From fc51cba3ebae67f967120e27162e94cfb8594479 Mon Sep 17 00:00:00 2001
From: ZhengYuan Huang <gality369@gmail.com>
Date: Wed, 25 Mar 2026 08:43:39 +0800
Subject: [PATCH 1/5] btrfs: fix check_chunk_block_group_mappings() to iterate
 all chunk maps

[BUG]
A corrupted image with a chunk present in the chunk tree but whose
corresponding block group item is missing from the extent tree can be
mounted successfully, even though check_chunk_block_group_mappings()
is supposed to catch exactly this corruption at mount time.  Once
mounted, running btrfs balance with a usage filter (-dusage=N or
-dusage=min..max) triggers a null-ptr-deref:

  KASAN: null-ptr-deref in range [0x0000000000000070-0x0000000000000077]
    RIP: 0010:chunk_usage_filter fs/btrfs/volumes.c:3874 [inline]
    RIP: 0010:should_balance_chunk fs/btrfs/volumes.c:4018 [inline]
    RIP: 0010:__btrfs_balance fs/btrfs/volumes.c:4172 [inline]
    RIP: 0010:btrfs_balance+0x2024/0x42b0 fs/btrfs/volumes.c:4604

[CAUSE]
The crash occurs because __btrfs_balance() iterates the on-disk chunk
tree, finds the orphaned chunk, calls chunk_usage_filter() (or
chunk_usage_range_filter()), which queries the in-memory block group
cache via btrfs_lookup_block_group().  Since no block group was ever
inserted for this chunk, the lookup returns NULL, and the subsequent
dereference of cache->used crashes.

check_chunk_block_group_mappings() uses btrfs_find_chunk_map() to
iterate the in-memory chunk map (fs_info->mapping_tree):

  map = btrfs_find_chunk_map(fs_info, start, 1);

With @start = 0 and @length = 1, btrfs_find_chunk_map() looks for a
chunk map that *contains* the logical address 0. If no chunk contains
logical address 0, btrfs_find_chunk_map(fs_info, 0, 1) returns NULL
immediately and the loop breaks after the very first iteration,
having checked zero chunks. The entire verification function is therefore
a no-op, and the corrupted image passes the mount-time check undetected.

[FIX]
Replace the btrfs_find_chunk_map() based loop with a direct in-order
walk of fs_info->mapping_tree using rb_first_cached() + rb_next().
This guarantees that every chunk map in the tree is visited regardless
of the logical addresses involved.

No lock is taken around the traversal. This function is called during
mount from btrfs_read_block_groups(), which is invoked from open_ctree()
before any background threads (cleaner, transaction kthread, etc.) are
started. There are therefore no concurrent writers that could modify
mapping_tree at this point. An analogous lockless direct traversal of
mapping_tree already exists in fill_dummy_bgs() in the same file.

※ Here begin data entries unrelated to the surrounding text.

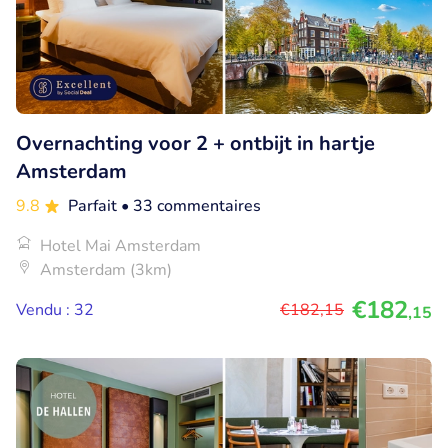
Overnachting voor 2 + ontbijt in hartje
Amsterdam
9.8
Parfait
• 33 commentaires
Hotel Mai Amsterdam
Amsterdam (3km)
€182
Vendu : 32
€182
,15
,15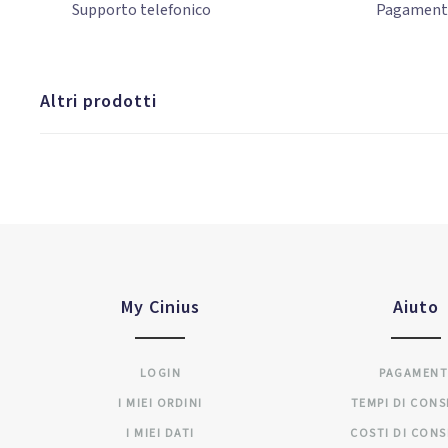
Supporto
telefonico
Pagamen
Altri prodotti
My Cinius
Aiuto
LOGIN
PAGAMENT
I MIEI ORDINI
TEMPI DI CON
I MIEI DATI
COSTI DI CON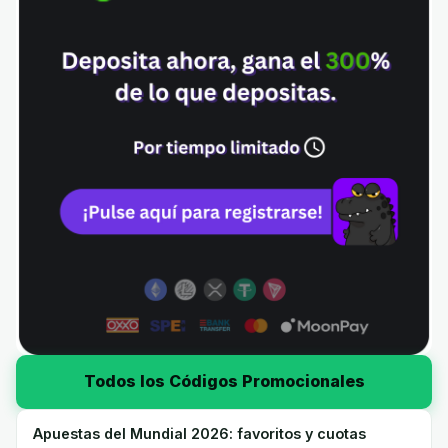
Todos los Códigos Promocionales
Apuestas del Mundial 2026: favoritos y cuotas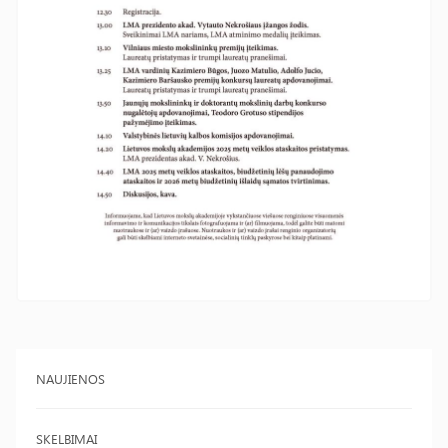
NAUJIENOS
SKELBIMAI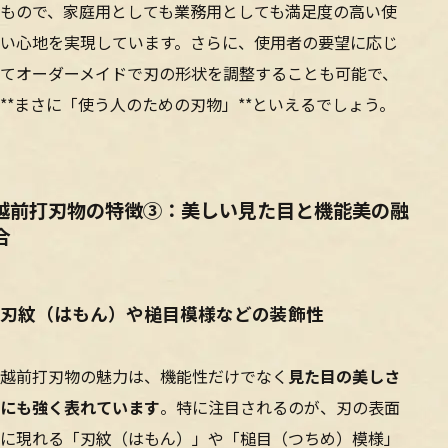
もので、家庭用としても業務用としても満足度の高い使
い心地を実現しています。さらに、使用者の要望に応じ
てオーダーメイドで刃の形状を調整することも可能で、
**まさに「使う人のための刃物」**といえるでしょう。
越前打刃物の特徴③：美しい見た目と機能美の融
合
刃紋（はもん）や槌目模様などの装飾性
越前打刃物の魅力は、機能性だけでなく
見た目の美しさ
にも強く表れています
。特に注目されるのが、刃の表面
に現れる「刃紋（はもん）」や「槌目（つちめ）模様」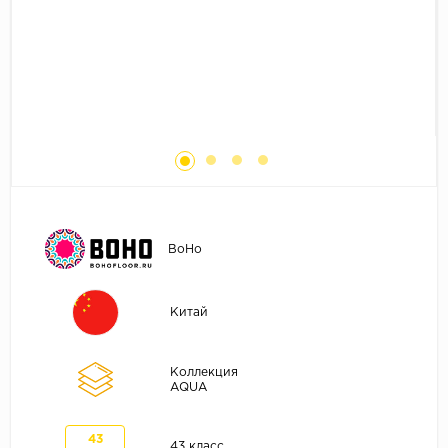
Без фаски
Фурнитура для плинтуса
Бренды
MY STEP
MY FLOOR
ROOMS
KRONOPOL
BINYL PRO
JOSS BEAUMONT
BoHo
KASTAMONU
MOST FLOORING
Китай
CLIX FLOOR
SWISS KRONO
Коллекция
AQUA
TIMBER
ABERHOF
43
43 класс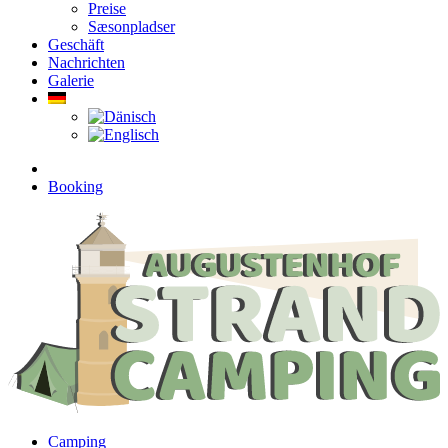
Preise
Sæsonpladser
Geschäft
Nachrichten
Galerie
Booking
Camping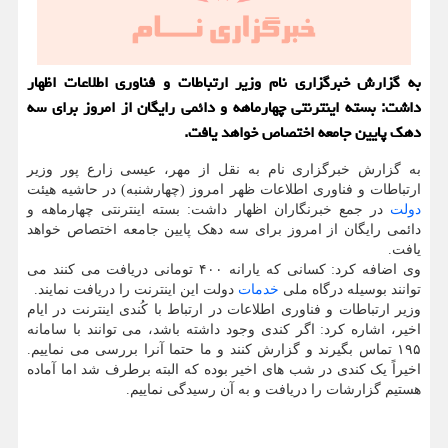
به گزارش خبرگزاری نام وزیر ارتباطات و فناوری اطلاعات اظهار
داشت: بسته اینترنتی چهارماهه و دائمی رایگان از امروز برای سه
دهک پایین جامعه اختصاص خواهد یافت.
به گزارش خبرگزاری نام به نقل از مهر، عیسی زارع پور وزیر
ارتباطات و فناوری اطلاعات ظهر امروز (چهارشنبه) در حاشیه هیئت
دولت
در جمع خبرنگاران اظهار داشت: بسته اینترنتی چهارماهه و
دائمی رایگان از امروز برای سه دهک پایین جامعه اختصاص خواهد
یافت.
وی اضافه کرد: کسانی که یارانه ۴۰۰ تومانی دریافت می کنند می
توانند بوسیله درگاه ملی
خدمات
دولت این اینترنت را دریافت نمایند.
وزیر ارتباطات و فناوری اطلاعات در ارتباط با کُندی اینترنت در ایام
اخیر، اشاره کرد: اگر کندی وجود داشته باشد، می توانند با سامانه
۱۹۵ تماس بگیرند و گزارش کنند و ما حتما آنرا بررسی می نماییم.
اخیراً یک کندی در شب های اخیر بوده که البته برطرف شد اما آماده
هستیم گزارشات را دریافت و به آن رسیدگی نماییم.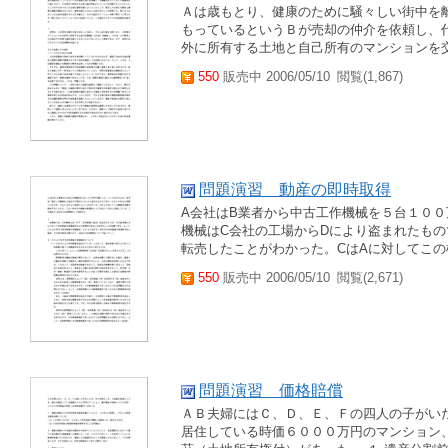
Ａは歳もとり、健康のために騒々しい街中を
もっているというＢが売却の仲介を依頼し、
外に所有する土地と自己所有のマンションを交
550
販売中 2006/05/10
閲覧(1,867)
問題演習 動産の即時取得
A会社はB業者から中古工作機械を５台１０
機械はC会社の工場からDにより盗まれたもの
転売したことがわかった。CはAに対してこの
550
販売中 2006/05/10
閲覧(2,671)
問題演習 価格賠償
ＡＢ夫婦にはＣ、Ｄ、Ｅ、Ｆの四人の子がい
居住している時価６０００万円のマンション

Since we walk the rb-tree directly via rb_entry() without going through
btrfs_find_chunk_map(), no reference is taken on each map entry, so the
btrfs_free_chunk_map() calls are also removed.

Signed-off-by: ZhengYuan Huang <gality369@gmail.com>
Reviewed-by: David Sterba <dsterba@suse.com>
Signed-off-by: David Sterba <dsterba@suse.com>
---
 fs/btrfs/block-group.c | 23 ++++++++---------------
 1 file changed, 8 insertions(+), 15 deletions(-)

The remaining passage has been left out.